> [Goal of the exercise]: Work out how many lines in the listing below include the word "şirketi". Give nothing but the number.

> [Supplied information]:
++++++++

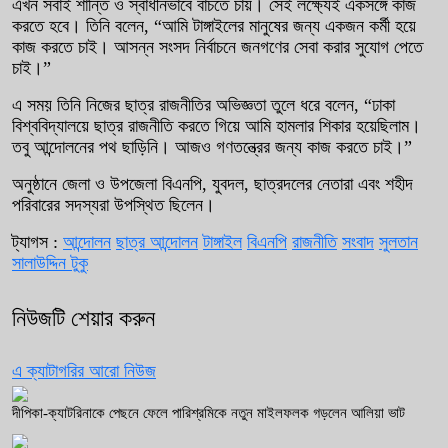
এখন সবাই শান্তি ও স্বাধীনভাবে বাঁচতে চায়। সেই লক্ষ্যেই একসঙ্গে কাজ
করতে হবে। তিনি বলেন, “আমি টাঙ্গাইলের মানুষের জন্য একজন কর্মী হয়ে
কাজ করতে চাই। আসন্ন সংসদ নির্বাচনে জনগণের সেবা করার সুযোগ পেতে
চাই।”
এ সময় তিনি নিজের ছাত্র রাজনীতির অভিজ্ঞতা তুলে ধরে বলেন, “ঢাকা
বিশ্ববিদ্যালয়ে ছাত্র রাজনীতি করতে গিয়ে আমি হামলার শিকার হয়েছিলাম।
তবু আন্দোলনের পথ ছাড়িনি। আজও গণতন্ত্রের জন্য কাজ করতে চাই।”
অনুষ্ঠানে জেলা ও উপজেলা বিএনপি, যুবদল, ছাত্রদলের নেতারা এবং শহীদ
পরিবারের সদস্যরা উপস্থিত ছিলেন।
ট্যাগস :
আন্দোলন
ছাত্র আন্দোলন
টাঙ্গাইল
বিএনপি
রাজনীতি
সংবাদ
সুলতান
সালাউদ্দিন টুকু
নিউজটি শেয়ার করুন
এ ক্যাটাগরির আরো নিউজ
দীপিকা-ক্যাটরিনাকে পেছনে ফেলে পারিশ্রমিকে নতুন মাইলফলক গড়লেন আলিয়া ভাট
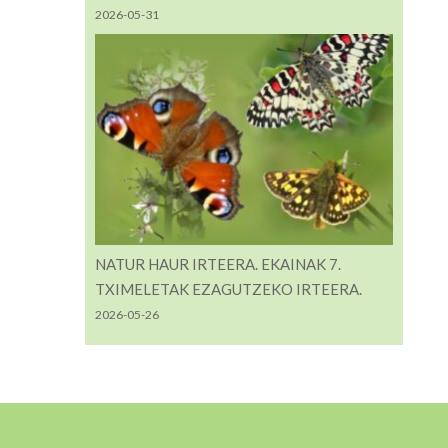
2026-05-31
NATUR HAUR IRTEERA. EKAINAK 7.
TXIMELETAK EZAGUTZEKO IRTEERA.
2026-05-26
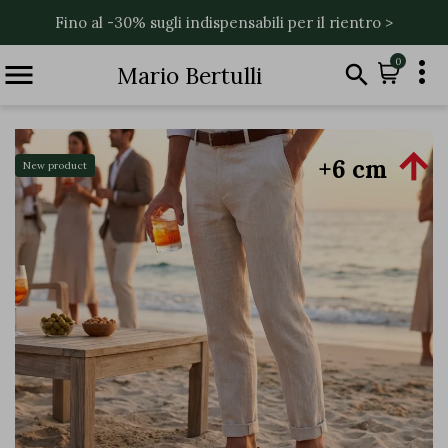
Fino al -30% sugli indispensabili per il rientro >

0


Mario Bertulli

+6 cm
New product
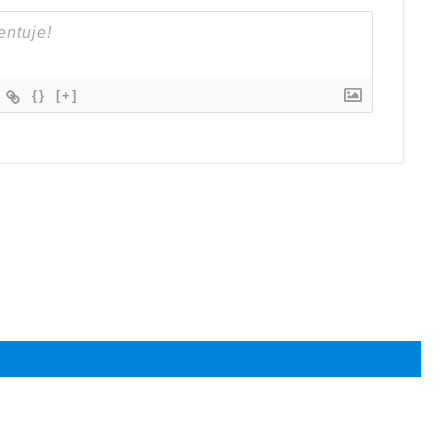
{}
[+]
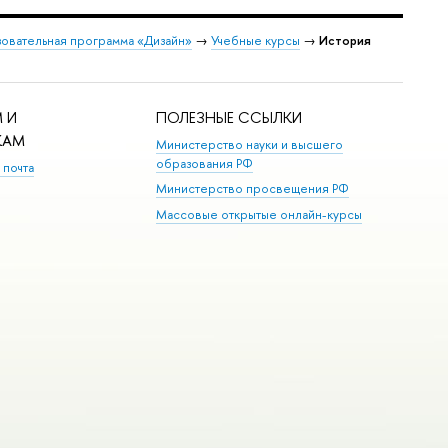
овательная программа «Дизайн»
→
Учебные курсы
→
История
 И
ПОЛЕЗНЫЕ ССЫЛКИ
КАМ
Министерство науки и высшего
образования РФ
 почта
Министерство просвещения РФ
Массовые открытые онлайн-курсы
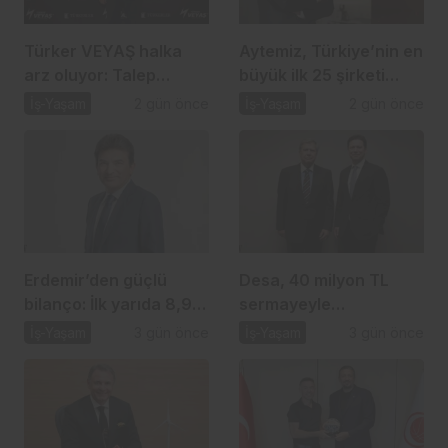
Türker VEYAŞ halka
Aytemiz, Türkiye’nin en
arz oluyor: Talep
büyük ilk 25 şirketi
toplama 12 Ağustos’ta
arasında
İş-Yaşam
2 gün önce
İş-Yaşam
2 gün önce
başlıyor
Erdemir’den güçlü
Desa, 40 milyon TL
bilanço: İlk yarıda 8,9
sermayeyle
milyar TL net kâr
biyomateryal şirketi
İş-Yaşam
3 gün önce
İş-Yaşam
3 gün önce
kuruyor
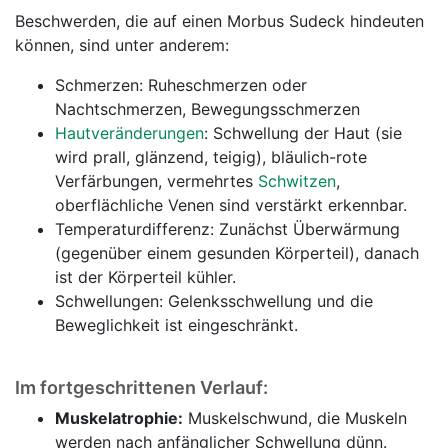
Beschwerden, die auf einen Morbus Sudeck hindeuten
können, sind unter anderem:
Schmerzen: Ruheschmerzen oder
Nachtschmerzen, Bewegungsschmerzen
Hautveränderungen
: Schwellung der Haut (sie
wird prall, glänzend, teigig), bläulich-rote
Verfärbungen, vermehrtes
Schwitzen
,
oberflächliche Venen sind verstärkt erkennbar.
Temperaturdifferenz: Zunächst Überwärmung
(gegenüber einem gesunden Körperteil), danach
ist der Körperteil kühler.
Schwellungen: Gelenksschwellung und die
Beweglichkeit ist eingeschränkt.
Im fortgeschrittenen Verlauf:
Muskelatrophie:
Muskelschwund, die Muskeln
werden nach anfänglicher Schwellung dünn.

++++++++

> [Solution for this exercise]: 2